Query: I asked it to fix a real bug that I couldn't figure out in a Python program (having to do with setting a global variable.

It suggested adding a line which already existed in my code.

## July 2024: Fair: Pass a test suite
- Model: **ChatGPT 4o mini**

Query: I gave it a set of Go function signatures and a test case to pass.
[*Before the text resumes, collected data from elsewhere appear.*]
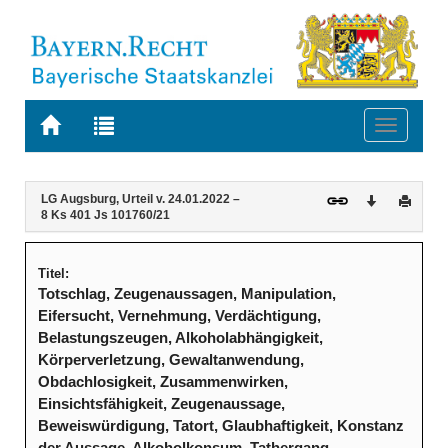
Zur
Zur
Toggle
Startseite
Trefferliste
navigati
von
der
BAYERN.RECHT
letzten
Navigation
Inhalt
LG Augsburg, Urteil v. 24.01.2022 –
Download
Druck
Suche
8 Ks 401 Js 101760/21
Titel:
Totschlag, Zeugenaussagen, Manipulation,
Eifersucht, Vernehmung, Verdächtigung,
Belastungszeugen, Alkoholabhängigkeit,
Körperverletzung, Gewaltanwendung,
Obdachlosigkeit, Zusammenwirken,
Einsichtsfähigkeit, Zeugenaussage,
Beweiswürdigung, Tatort, Glaubhaftigkeit, Konstanz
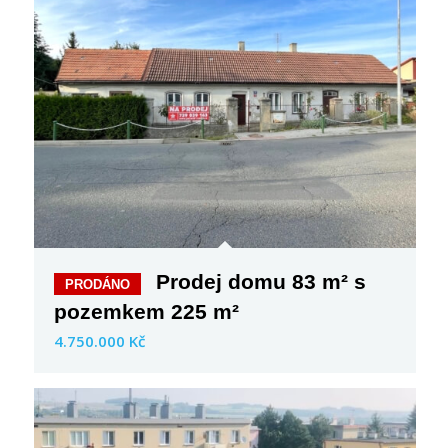
Prodej domu 83 m² s
pozemkem 225 m²
4.750.000 Kč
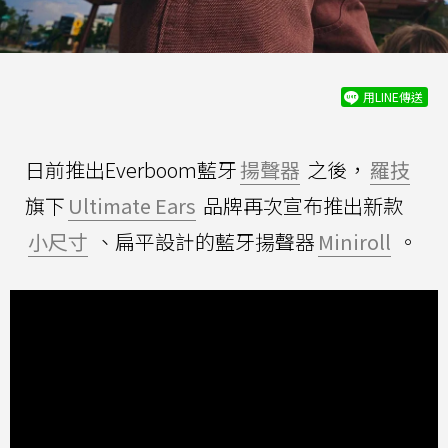
用LINE傳送
日前推出Everboom藍牙
揚聲器
之後，
羅技
旗下
Ultimate Ears
品牌再次宣布推出新款
小尺寸
、扁平設計的藍牙揚聲器
Miniroll
。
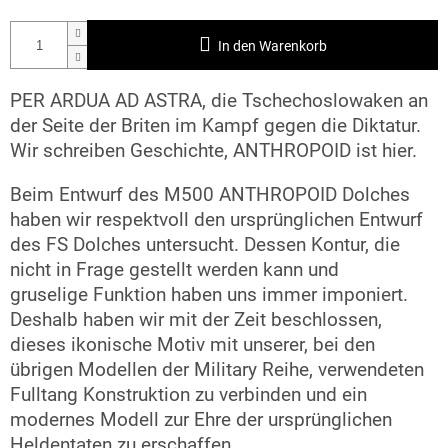
In den Warenkorb
PER ARDUA AD ASTRA, die Tschechoslowaken an
der Seite der Briten im Kampf gegen die Diktatur.
Wir schreiben Geschichte, ANTHROPOID ist hier.
Beim Entwurf des M500 ANTHROPOID
Dolches
haben wir
respektvoll
den ursprünglichen Entwurf
des
FS Dolches
untersucht. Dessen Kontur, die
nicht in Frage gestellt werden kann und
gruselige
Funktion haben uns immer imponiert.
Deshalb haben wir mit der Zeit beschlossen,
dieses ikonische Motiv mit unserer, bei den
übrigen Modellen der
Military
Reihe,
verwendeten
Fulltang Konstruktion zu verbinden und ein
modernes Modell zur Ehre der ursprünglichen
Heldentaten
zu erschaffen
.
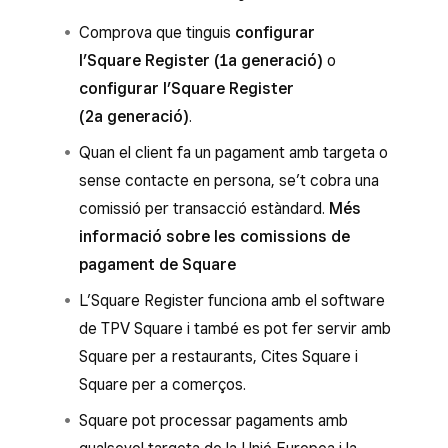
Comprova que tinguis
configurar
l’Square Register (1a generació)
o
configurar l’Square Register
(2a generació)
.
Quan el client fa un pagament amb targeta o
sense contacte en persona, se’t cobra una
comissió per transacció estàndard.
Més
informació sobre les comissions de
pagament de Square
L’Square Register funciona amb el software
de TPV Square i també es pot fer servir amb
Square per a restaurants, Cites Square i
Square per a comerços.
Square pot processar pagaments amb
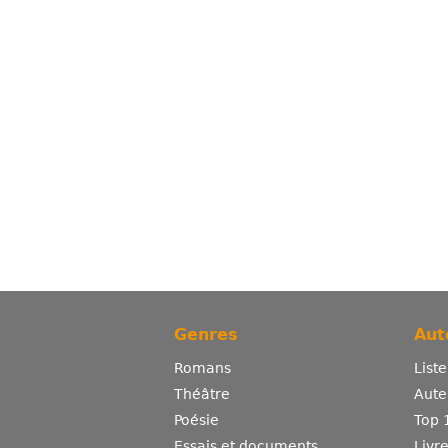
Genres
Aut
Romans
List
Théâtre
Aute
Poésie
Top 
Essais et documents
Livr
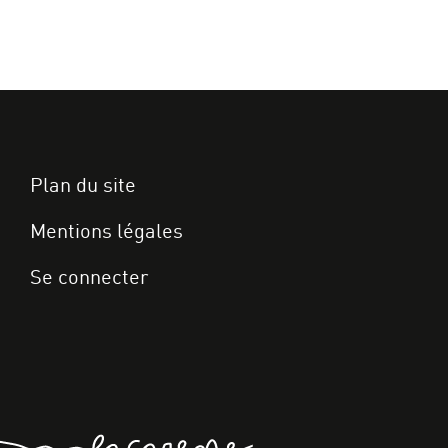
Plan du site
Mentions légales
Se connecter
I didn't otherwise describe what the code should do.

It produced reasonable code, but it didn't pass the test case.

## June 2024: Poor: Chinese grammar
- Model: **ChatGPT 4o**

Query: "Does 多 go before or after the measure word in Chinese?"

Its response was self-contradictory: it said it goes after the measure word but gave an example where it comes before the measure word.

## May 2024: Fair: Poetry analysis
- Model: **ChatGPT 4o**

Query: "Explain the syntax of 'Dun Scotus's Oxford' by Gerard Manley Hopkins" (preceded by the text of the poem)

Response was well-structured and it picked up on some subtle things like the illusion to the Virgin Mary, but it also made some mistakes and didn't explain some of the trickier syntax; in follow-up, it didn't give a convincing explanation of the phrase "rural rural keeping" from the poem.

Query: "Explain the syntax of these lines from a poem by Yeats" (the poem was "The Rose of the World"

It got a lot of it right but I think it made a mistake.

## May 2024: Good: Practice problems
- Model: **ChatGPT 3.5**

Query: "Give me some practice problems for computing the dot product of two vectors."

Generated valid if somewhat repetitive problems, and gave me the correct answers when I asked.

## May 2024: Good: Finding a bug
- Model: **ChatGPT 3.5**

I gave it a TypeScript function that I knew had [a bug](https://github.com/iafisher/cityquiz/commit/641d9700a75ecf282186b829d841e193f119eac2) in it, and it found it.

## May 2024: Good: Google Sheets formula
- Model: **ChatGPT 3.5**

Query: "sum up a column in Google Sheets where an adjacent column has a certain label"

## May 2024: Fair: Defining terms
- Model: **ChatGPT 3.5**

Query: "Explain the difference between gradient descent and backpropagation in machine learning." (2024-05-04)

It defined the two terms though didn't give an explanation of their difference.

## May 2024: Good: Logical reasoning
- Model: **ChatGPT 3.5**

Query: "Is it possible that Sir Robert Peel, the British PM, ever met Daniel Defoe, the writer?"

It correctly stated that their lifetimes did not overlap.

However in follow-up questions it stated that it is physically possible (though unlikely) that they could have corresponded by letter.

## May 2024: Poor: Conceptual questions
- Model: **ChatGPT 3.5**

Query: "Why is it that market makers are often prop firms and not hedge funds?"

Explanation is vague and not really logical – it says market making requires "significant capital" but doesn't explain why this is an advantage for prop firms.

## May 2024: Good: Color picking
- Model: **ChatGPT 3.5**

Query: "Give me some colors that would complement `#a2ebca` nicely"

I don't have enough design sense to evaluate its choices, but it understood the query ("a light aqua shade") and gave reasonable results.